*ASSIGNMENT*
Return the following data exactly, with all pictures left out.

-------- DATA TO EXAMINE

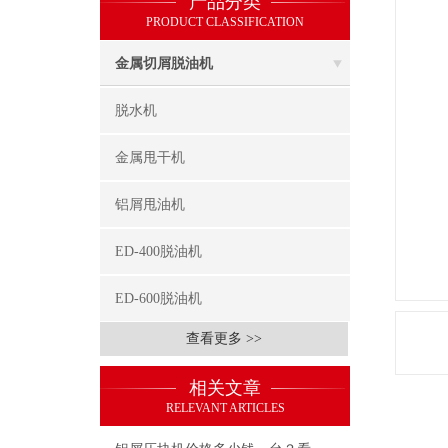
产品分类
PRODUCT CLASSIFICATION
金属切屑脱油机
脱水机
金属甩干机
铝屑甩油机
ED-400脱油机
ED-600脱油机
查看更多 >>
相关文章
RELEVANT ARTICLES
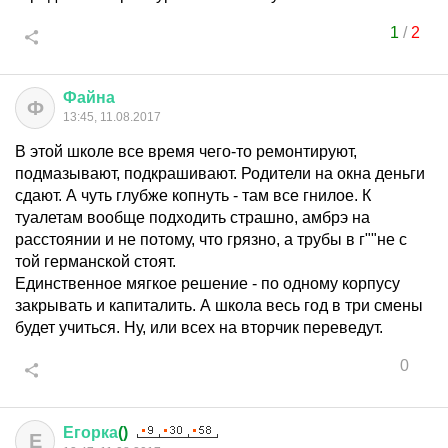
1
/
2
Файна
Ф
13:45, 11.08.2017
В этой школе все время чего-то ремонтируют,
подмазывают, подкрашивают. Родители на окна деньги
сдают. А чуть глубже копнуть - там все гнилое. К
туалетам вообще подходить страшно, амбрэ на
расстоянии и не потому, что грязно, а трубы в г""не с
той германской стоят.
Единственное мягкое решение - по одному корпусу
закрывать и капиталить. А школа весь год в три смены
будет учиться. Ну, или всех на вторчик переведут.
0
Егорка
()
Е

----------------

*TASK RESPONSE*
产品分类
PRODUCT CLASSIFICATION
金属切屑脱油机
脱水机
金属甩干机
铝屑甩油机
ED-400脱油机
ED-600脱油机
查看更多 >>
相关文章
RELEVANT ARTICLES
1
/
2
Файна
Ф
13:45, 11.08.2017
В этой школе все время чего-то ремонтируют,
подмазывают, подкрашивают. Родители на окна деньги
сдают. А чуть глубже копнуть - там все гнилое. К
туалетам вообще подходить страшно, амбрэ на
расстоянии и не потому, что грязно, а трубы в г""не с
той германской стоят.
Единственное мягкое решение - по одному корпусу
закрывать и капиталить. А школа весь год в три смены
будет учиться. Ну, или всех на вторчик переведут.
0
Егорка
()
Е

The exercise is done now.